Return, exactly as written, every line from the first line of the data below through the line that contains "occasion where you want to look put-together".

....................

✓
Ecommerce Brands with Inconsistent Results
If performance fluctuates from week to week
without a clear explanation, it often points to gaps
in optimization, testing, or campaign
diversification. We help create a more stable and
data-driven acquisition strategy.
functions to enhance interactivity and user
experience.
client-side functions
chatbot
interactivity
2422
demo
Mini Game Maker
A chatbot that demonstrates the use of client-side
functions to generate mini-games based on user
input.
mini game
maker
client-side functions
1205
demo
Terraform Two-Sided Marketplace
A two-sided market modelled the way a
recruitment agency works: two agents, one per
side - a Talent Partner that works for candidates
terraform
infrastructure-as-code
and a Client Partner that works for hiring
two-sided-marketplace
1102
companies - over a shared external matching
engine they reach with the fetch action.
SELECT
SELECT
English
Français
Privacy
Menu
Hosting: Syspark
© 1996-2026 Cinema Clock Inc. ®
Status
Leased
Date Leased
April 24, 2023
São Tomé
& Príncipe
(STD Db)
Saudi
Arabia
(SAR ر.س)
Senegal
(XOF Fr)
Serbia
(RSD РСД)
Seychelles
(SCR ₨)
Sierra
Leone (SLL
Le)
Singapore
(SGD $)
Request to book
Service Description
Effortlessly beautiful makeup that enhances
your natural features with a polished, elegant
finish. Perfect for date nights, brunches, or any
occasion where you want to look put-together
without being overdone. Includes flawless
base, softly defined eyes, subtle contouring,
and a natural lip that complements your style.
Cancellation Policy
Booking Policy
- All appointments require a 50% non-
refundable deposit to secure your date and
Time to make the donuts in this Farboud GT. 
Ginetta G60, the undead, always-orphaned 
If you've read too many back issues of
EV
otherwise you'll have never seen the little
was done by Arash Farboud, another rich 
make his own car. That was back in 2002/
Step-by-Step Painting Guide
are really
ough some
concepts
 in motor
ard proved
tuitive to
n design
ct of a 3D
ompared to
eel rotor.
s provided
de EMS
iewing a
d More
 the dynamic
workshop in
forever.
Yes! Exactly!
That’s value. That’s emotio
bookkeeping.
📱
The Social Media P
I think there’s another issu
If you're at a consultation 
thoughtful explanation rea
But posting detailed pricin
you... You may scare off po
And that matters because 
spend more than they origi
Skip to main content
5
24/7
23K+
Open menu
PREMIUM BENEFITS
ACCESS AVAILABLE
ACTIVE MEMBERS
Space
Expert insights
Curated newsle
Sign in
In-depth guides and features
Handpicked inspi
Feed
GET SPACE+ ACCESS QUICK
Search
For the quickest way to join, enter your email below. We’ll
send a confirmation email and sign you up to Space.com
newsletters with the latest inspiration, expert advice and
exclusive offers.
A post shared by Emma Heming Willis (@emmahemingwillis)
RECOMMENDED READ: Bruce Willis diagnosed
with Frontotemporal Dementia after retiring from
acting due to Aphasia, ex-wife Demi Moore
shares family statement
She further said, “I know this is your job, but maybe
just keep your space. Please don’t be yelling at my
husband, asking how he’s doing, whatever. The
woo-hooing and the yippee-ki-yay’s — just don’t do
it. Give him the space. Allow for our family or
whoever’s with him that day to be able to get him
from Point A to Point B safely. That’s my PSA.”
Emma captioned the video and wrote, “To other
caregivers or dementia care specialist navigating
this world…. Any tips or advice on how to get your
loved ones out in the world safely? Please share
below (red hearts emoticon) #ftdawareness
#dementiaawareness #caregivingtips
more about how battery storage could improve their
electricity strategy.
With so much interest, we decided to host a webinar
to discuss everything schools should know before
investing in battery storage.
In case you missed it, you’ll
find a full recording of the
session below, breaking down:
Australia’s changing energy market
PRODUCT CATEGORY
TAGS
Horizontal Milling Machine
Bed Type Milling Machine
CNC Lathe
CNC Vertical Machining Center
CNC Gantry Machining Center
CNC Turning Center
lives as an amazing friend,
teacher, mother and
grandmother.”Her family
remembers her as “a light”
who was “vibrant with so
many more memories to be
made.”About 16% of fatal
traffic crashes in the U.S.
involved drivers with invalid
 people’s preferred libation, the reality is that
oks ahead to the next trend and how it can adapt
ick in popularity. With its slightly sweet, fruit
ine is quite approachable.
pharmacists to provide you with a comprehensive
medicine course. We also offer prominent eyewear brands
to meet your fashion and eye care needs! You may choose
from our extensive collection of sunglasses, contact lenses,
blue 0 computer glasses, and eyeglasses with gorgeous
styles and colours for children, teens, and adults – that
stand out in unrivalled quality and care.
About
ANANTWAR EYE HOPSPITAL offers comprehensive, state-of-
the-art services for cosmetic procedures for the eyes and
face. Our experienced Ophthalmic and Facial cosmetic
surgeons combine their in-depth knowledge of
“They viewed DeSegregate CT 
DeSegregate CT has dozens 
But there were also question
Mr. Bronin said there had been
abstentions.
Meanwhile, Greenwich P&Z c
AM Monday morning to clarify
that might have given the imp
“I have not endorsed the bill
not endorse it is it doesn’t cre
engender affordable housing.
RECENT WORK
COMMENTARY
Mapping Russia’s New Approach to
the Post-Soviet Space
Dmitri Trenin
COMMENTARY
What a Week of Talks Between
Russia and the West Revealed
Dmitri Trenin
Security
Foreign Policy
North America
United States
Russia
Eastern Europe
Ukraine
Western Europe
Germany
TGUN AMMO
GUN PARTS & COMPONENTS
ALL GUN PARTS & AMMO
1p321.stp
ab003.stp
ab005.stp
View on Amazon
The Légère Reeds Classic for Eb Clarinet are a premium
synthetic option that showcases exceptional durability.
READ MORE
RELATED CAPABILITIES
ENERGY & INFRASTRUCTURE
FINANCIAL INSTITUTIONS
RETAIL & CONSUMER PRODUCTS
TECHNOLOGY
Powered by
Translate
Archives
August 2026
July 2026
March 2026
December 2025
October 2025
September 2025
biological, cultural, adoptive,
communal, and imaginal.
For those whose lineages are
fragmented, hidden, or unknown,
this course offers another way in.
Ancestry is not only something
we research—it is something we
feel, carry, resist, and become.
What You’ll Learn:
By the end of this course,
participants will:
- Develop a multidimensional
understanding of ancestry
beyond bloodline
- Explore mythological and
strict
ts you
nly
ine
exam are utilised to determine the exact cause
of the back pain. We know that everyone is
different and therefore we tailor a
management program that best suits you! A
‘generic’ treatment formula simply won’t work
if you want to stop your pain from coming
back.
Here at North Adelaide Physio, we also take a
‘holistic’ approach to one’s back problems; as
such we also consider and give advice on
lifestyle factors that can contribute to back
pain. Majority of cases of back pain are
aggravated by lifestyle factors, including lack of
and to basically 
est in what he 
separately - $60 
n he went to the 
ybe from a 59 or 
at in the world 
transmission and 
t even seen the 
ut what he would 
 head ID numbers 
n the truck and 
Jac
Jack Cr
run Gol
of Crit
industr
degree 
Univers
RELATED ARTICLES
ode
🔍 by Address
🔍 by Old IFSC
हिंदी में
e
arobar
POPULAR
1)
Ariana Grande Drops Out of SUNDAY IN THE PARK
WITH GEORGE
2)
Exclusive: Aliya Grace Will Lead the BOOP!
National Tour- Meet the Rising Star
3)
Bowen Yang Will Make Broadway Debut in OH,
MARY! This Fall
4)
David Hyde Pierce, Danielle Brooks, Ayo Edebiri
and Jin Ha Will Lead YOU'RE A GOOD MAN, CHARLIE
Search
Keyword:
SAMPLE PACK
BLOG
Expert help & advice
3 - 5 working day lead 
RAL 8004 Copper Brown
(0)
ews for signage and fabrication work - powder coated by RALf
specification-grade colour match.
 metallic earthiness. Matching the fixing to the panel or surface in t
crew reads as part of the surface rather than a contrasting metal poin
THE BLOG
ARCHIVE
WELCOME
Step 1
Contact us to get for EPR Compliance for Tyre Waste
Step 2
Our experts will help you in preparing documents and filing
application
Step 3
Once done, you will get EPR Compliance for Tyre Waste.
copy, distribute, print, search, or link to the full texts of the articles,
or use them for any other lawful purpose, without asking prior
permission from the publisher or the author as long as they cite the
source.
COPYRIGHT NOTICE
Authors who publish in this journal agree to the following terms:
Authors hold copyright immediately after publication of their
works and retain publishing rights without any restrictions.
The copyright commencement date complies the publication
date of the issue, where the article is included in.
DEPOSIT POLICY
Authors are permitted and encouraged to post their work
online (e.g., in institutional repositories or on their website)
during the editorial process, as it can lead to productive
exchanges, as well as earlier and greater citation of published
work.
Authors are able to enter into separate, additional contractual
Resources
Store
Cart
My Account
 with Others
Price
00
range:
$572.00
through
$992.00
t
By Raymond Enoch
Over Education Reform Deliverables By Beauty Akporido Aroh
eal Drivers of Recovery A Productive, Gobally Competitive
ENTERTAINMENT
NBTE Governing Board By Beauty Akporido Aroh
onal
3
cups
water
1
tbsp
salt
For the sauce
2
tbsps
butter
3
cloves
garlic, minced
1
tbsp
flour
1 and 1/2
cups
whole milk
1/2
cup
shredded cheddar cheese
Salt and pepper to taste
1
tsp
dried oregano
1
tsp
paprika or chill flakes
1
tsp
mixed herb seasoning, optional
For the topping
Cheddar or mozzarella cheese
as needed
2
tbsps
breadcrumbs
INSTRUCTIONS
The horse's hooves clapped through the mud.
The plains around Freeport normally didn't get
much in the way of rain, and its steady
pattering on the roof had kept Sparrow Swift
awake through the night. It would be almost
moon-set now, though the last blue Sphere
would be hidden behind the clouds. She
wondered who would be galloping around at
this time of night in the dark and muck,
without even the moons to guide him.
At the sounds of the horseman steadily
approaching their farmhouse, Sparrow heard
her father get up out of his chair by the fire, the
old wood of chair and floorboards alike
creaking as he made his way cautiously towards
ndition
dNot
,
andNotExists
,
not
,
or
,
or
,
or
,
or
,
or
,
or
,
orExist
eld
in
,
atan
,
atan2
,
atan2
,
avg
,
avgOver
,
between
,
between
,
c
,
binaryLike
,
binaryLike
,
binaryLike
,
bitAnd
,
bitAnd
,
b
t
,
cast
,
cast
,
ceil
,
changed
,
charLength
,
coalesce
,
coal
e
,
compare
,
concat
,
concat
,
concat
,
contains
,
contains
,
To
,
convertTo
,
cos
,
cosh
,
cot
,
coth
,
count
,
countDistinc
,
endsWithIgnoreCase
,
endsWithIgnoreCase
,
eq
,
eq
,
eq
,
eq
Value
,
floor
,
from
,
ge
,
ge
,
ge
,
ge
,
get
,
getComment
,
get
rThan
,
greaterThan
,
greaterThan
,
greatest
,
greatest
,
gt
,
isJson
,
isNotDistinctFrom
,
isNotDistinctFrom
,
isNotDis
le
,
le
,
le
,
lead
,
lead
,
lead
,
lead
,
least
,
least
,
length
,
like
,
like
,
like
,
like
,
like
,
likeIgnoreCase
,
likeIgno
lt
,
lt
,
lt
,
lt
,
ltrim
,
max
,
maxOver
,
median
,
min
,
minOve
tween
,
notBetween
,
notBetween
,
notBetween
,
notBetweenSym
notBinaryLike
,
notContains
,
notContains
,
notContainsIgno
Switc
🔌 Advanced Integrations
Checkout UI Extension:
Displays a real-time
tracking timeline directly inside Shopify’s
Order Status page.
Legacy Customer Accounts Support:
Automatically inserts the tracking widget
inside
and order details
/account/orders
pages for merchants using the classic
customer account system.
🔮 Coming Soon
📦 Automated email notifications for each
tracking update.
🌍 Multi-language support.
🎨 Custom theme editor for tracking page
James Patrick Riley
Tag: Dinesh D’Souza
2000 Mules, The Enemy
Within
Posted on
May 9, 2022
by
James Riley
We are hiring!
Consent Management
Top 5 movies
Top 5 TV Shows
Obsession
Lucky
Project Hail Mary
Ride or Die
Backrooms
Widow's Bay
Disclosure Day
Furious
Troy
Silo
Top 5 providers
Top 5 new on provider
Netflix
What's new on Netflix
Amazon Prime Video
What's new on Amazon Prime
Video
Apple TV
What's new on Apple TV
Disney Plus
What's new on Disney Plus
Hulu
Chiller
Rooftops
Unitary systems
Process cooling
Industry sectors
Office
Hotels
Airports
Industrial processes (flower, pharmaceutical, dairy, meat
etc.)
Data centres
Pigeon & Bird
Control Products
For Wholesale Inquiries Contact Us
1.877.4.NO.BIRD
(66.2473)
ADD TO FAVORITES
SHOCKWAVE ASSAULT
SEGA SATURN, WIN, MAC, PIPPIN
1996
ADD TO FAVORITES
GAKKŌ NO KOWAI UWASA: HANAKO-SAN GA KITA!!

....................

● Solution below:
✓
Ecommerce Brands with Inconsistent Results
If performance fluctuates from week to week
without a clear explanation, it often points to gaps
in optimization, testing, or campaign
diversification. We help create a more stable and
data-driven acquisition strategy.
functions to enhance interactivity and user
experience.
client-side functions
chatbot
interactivity
2422
demo
Mini Game Maker
A chatbot that demonstrates the use of client-side
functions to generate mini-games based on user
input.
mini game
maker
client-side functions
1205
demo
Terraform Two-Sided Marketplace
A two-sided market modelled the way a
recruitment agency works: two agents, one per
side - a Talent Partner that works for candidates
terraform
infrastructure-as-code
and a Client Partner that works for hiring
two-sided-marketplace
1102
companies - over a shared external matching
engine they reach with the fetch action.
SELECT
SELECT
English
Français
Privacy
Menu
Hosting: Syspark
© 1996-2026 Cinema Clock Inc. ®
Status
Leased
Date Leased
April 24, 2023
São Tomé
& Príncipe
(STD Db)
Saudi
Arabia
(SAR ر.س)
Senegal
(XOF Fr)
Serbia
(RSD РСД)
Seychelles
(SCR ₨)
Sierra
Leone (SLL
Le)
Singapore
(SGD $)
Request to book
Service Description
Effortlessly beautiful makeup that enhances
your natural features with a polished, elegant
finish. Perfect for date nights, brunches, or any
occasion where you want to look put-together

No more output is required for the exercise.